• WHAT YOU SHOULD DO:
Retype the line in which "Subject: 'inferior vena cava'." appears, then every line after it until the records end. Leave out the pictures.

Saved data entries
----
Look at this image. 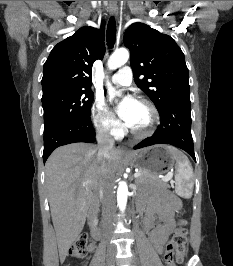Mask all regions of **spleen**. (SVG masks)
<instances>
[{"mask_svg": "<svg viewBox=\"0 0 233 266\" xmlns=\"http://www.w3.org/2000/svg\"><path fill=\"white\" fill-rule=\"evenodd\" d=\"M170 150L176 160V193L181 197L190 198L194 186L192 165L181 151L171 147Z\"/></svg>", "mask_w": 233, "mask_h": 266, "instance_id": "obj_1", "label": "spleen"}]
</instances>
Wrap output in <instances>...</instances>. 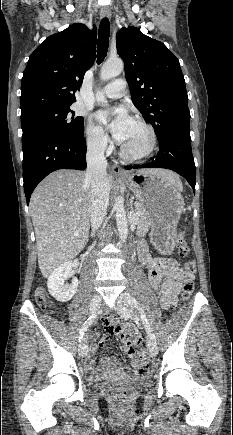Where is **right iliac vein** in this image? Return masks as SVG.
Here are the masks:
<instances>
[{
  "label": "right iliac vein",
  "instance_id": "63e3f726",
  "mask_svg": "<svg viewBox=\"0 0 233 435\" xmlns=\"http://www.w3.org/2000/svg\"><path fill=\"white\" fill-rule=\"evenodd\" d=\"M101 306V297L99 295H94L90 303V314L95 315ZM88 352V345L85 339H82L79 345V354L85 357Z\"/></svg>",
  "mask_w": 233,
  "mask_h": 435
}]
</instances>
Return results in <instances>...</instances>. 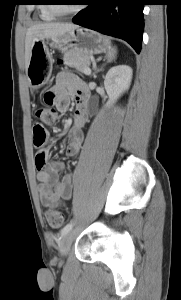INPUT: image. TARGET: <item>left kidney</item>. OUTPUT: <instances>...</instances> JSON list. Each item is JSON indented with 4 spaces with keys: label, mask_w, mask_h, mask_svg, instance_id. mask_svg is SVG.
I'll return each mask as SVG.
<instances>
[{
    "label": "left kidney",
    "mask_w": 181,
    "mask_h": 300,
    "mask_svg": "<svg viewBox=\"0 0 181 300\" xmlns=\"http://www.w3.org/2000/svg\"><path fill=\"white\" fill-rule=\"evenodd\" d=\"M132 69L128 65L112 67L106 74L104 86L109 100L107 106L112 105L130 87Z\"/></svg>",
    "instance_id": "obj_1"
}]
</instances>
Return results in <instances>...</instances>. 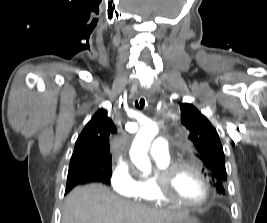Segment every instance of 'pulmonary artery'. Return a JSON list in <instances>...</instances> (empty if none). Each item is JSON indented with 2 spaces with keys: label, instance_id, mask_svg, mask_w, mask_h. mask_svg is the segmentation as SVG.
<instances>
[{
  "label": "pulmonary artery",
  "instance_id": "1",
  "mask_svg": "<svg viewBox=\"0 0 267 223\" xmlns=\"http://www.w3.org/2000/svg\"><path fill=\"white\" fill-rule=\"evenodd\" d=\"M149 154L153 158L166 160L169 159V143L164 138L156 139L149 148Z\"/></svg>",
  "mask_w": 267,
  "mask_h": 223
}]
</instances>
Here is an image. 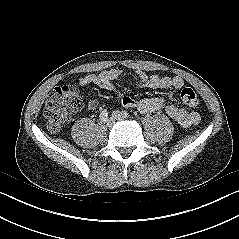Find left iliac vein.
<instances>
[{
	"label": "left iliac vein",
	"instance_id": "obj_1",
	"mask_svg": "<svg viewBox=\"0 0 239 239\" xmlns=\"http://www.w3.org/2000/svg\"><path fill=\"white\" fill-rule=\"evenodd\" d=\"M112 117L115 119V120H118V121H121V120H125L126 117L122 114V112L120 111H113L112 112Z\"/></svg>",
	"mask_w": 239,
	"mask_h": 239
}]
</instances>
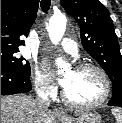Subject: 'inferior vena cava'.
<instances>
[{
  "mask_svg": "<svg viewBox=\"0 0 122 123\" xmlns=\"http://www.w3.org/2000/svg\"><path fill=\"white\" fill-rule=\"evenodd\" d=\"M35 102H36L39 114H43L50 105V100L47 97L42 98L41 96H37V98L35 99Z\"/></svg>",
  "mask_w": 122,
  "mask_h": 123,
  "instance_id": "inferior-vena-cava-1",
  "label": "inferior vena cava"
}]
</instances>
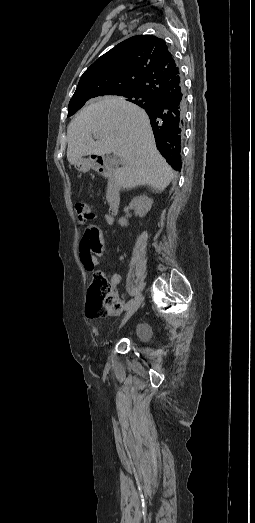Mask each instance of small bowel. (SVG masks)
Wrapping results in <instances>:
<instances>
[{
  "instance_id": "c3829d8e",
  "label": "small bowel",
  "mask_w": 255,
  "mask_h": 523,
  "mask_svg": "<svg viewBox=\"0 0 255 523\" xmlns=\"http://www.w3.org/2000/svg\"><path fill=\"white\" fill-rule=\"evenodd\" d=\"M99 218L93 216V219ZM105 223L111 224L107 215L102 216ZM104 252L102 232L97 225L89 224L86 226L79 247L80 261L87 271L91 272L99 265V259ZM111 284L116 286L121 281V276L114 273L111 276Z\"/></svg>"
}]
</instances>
----
• COMPLETED TASK:
Subject: 'inferior vena cava'.
<instances>
[{
  "mask_svg": "<svg viewBox=\"0 0 122 123\" xmlns=\"http://www.w3.org/2000/svg\"><path fill=\"white\" fill-rule=\"evenodd\" d=\"M35 102H36L39 114H43L50 105V100L47 97L42 98L41 96H37V98L35 99Z\"/></svg>",
  "mask_w": 122,
  "mask_h": 123,
  "instance_id": "inferior-vena-cava-1",
  "label": "inferior vena cava"
}]
</instances>
Mask each instance of small bowel. (SVG masks)
Wrapping results in <instances>:
<instances>
[{
  "instance_id": "c3829d8e",
  "label": "small bowel",
  "mask_w": 255,
  "mask_h": 523,
  "mask_svg": "<svg viewBox=\"0 0 255 523\" xmlns=\"http://www.w3.org/2000/svg\"><path fill=\"white\" fill-rule=\"evenodd\" d=\"M99 218L93 216V219ZM105 223L111 224L107 215L102 216ZM104 252L102 232L97 225L89 224L86 226L79 247L80 261L87 271L91 272L99 265V259ZM111 284L116 286L121 281V276L114 273L111 276Z\"/></svg>"
}]
</instances>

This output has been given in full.